I want to ask in a panic, but I know him. He is pausing, forcing my hand, forcing me to talk, to fill in the silence and betray myself as needy. It is like two people holding on to opposite ends of a rope.
    I hear nothing in the phone.
    In order to keep the line taut, one person has to keep pulling. Or the rope will fall. Why is it always me?
    But it is.
    “So where are you?” I ask, breaking into the anxious quiet, and giving myself away.
    “Home.” And he pauses again. I can feel the pull drawing me in, like air into a bell jar.
    “So what are you up to?” he asks.
    I realize Adam doesn’t even know I’ve left. He doesn’t know that I’m not in town, not in my home, not at Sarah’s, not with my dad. I am on the road, hours and hours away. He doesn’t know that I crossed the Mason-Dixon line over ninety minutes ago.
    And Adam hasn’t been waiting around for my “good” news, has he?
    I got it.
    He has not been waiting month after month, day after day. In fact, my menstrual cycle is probably not foremost in his thoughts. He has been with his friends having a beer, or watching TV, at practice, or eating breakfast, lunch, dinner with his parents and brothers.
    No, if I tell him, he won’t even know what I’m talking about.
    “So are you busy?
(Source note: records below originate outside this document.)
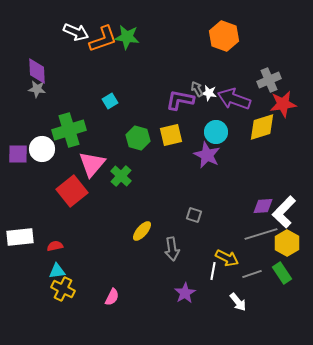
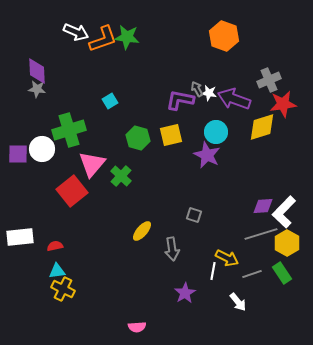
pink semicircle at (112, 297): moved 25 px right, 30 px down; rotated 60 degrees clockwise
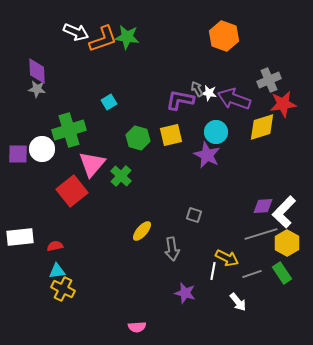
cyan square at (110, 101): moved 1 px left, 1 px down
purple star at (185, 293): rotated 25 degrees counterclockwise
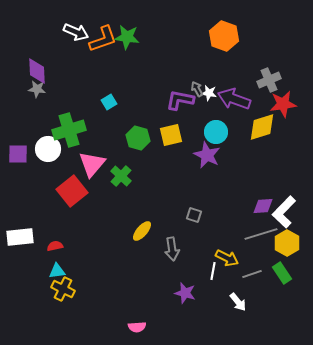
white circle at (42, 149): moved 6 px right
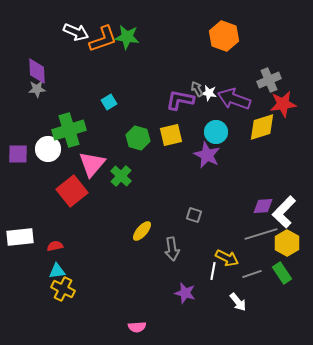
gray star at (37, 89): rotated 12 degrees counterclockwise
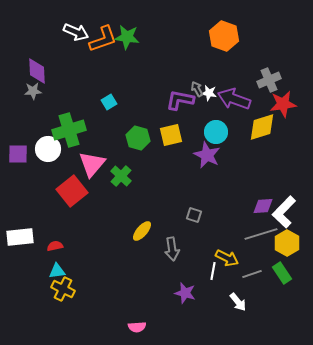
gray star at (37, 89): moved 4 px left, 2 px down
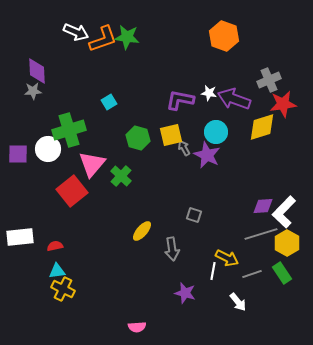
gray arrow at (197, 89): moved 13 px left, 59 px down
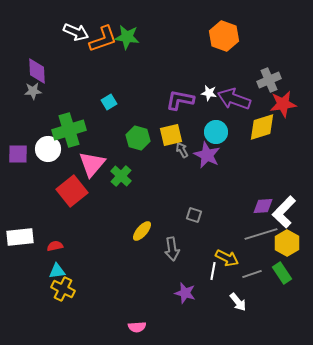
gray arrow at (184, 148): moved 2 px left, 2 px down
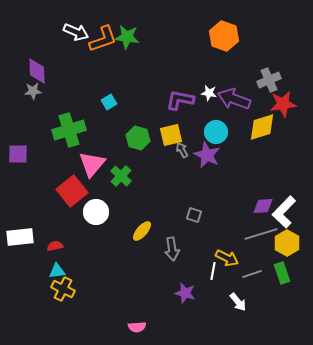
white circle at (48, 149): moved 48 px right, 63 px down
green rectangle at (282, 273): rotated 15 degrees clockwise
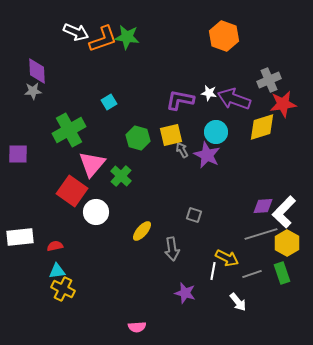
green cross at (69, 130): rotated 12 degrees counterclockwise
red square at (72, 191): rotated 16 degrees counterclockwise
Where
are
you?” he asks again. I know he wants to see me. Now. I have to change the subject. Distract him, letting him think that the possibility of seeing me is still real, even though it is not.
    It is surprisingly easy not to answer Adam if I don’t want to. All I have to do is ask him something about himself. He falls for it every time.
    “Are you in your room?” I ask.
    “I am,” he says slowly. “I wish you were with me.”
    I feel my heart sharpen, then leap, rise closer to the surface of my body. Breathing is one of those things you never notice until it changes.
    “Why did you break up with me then?” I try to keep my voice airy, teasing.
I’m not a burden. I’m fun. Someone you want to be with. Someone who makes no demands.
    “I didn’t,” Adam responds. “If you remember, Natty, it was all your idea.”
    I can see his mouth, his hair, his eyes. I can see his room, the walls, the rug. His bed, the crumpled bedcovers.
    I sigh into the phone. He’s going to do this again. I am trapped. Wordless, defenseless, turned around. I am sure this is manipulation. I just can’t figure out of what.
    Because yes, he’s right. In a way. Technically speaking, it was all my idea, but it’s not that simple.
    If I had to sum up the human condition, I would say life is one big rationalization. Or maybe a series of thousands, every day.